Why is this comparison valid? Because in the Internet today, like on the high seas of yesteryear, there are islands of order surrounded by seas of chaos. The islands of order are the corporate networks like Facebook, Google, Amazon, Ebay etc and those run by competent governments for their citizens. However, between these orderly Internet islands are large areas where there are no rules and where pirates and vagabonds thrive. An additional similarity is that some of the most competent and successful historical pirates operated with the explicit support from countries seeking to further their national aims.

Even those who govern the orderly Internet islands are subject to bold attacks from chaos agents if they are not vigilant! Witness the compromise of Linkedin earlier this year and very few governments have not had some significant compromise affect their operations.

On the high seas, piracy has been reduced significantly since the 18th Century. With the exception of places like the coast of Somalia, there are now far fewer places where there is a significant piracy problem.  There are a number of reasons why this has been a success. Not least of these has been the development of law of the high seas.

In cyberspace, the world also needs to be moving on from the swashbuckling days. Internet criminals need to be hunted down in whichever corner of the Internet they lurk. Additionally, the concept that some countries could give free reign to local cyber-criminals, as long as they don’t terrorise their own countrymen/women, is an anathema in the 21st Century.

The long term solution has remained in my view a cyber version of the  UN Convention on the Law of the Sea. UCLOS is the international agreement, most recently updated in 1982 that governs behaviour by ships in international waters. Apart from other things the convention deals with acts of piracy committed in international waters.

In the same way, a similar international cybercrime convention could deal with acts where the victim was from for example the USA, the criminal from the Vatican and the offence committed on a server in South Korea.

It would seem that at the moment any move towards a UN convention has gone off the boil. A proposal was shot down in 2010 over disagreements around national sovereignty and human rights. As well, the European Union and USA  position was that a new treaty on cyber crime was not needed since the Council of Europe Convention on Cyber Crime had already been in place for 10 years and has been signed or ratified by 46 countries since  2001.

As I recently noted, wariness by both USA and China continues and means that any international agreement which includes Western countries and the BRICs will be a long time coming. China, Russia and other countries submitted a Document of International Code of Conduct for Information Security to the United Nations in 2011 which the USA seems to have dismissed out of hand.

A code of conduct is nice and the Council of Europe convention is a good start, but they need to be supported by some sort of international cyber ‘muscle’ in the long term.

However, all is not lost. In the meantime, working to coordinate the orderly organisations’ defences that I wrote about before, is a practical step that organisations and governments should be doing more of. This is the cyber equivalent of escorting ships through dangerous waters and passing them from one island of order to another.

There’s a good reason for this, and here’s the resilience message. The cyber-security of an organisation does not begin and end at their firewall or outer perimeter. Whilst in most cases an organisation cannot force other organisations to which it is connected to change, it can maintain vigilance over areas outside its direct sphere of control. This then allows the organisation more time to adapt to its changing environment and of course, a chain is only a strong as its weakest link.

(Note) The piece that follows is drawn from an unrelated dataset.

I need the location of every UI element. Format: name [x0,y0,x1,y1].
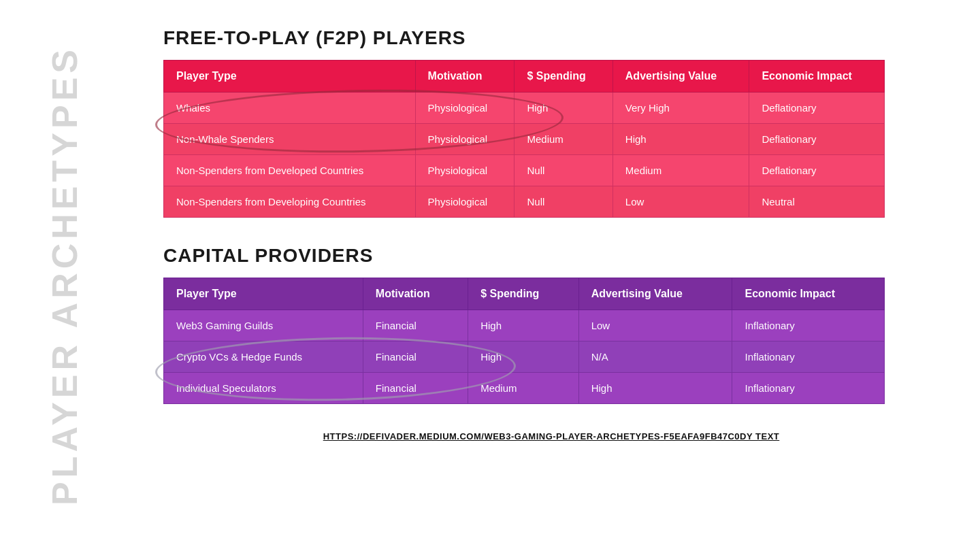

The other step to be taken is to help emerging nations and organisations with poor online security to improve their cyber-defences. If the first step was like escorting ships between the orderly islands, this second step is the equivalent of helping nearby islands to improve their battlements so that the pirates don’t take over and then attack us! This work has been going on for some time. I chaired a number of seminars on cyber security and the need for computer emergency response teams for the APEC telecommunication and information working group which began this work in 2003 and this has been carried on by a number of countries around the world in fits and starts, but we need more.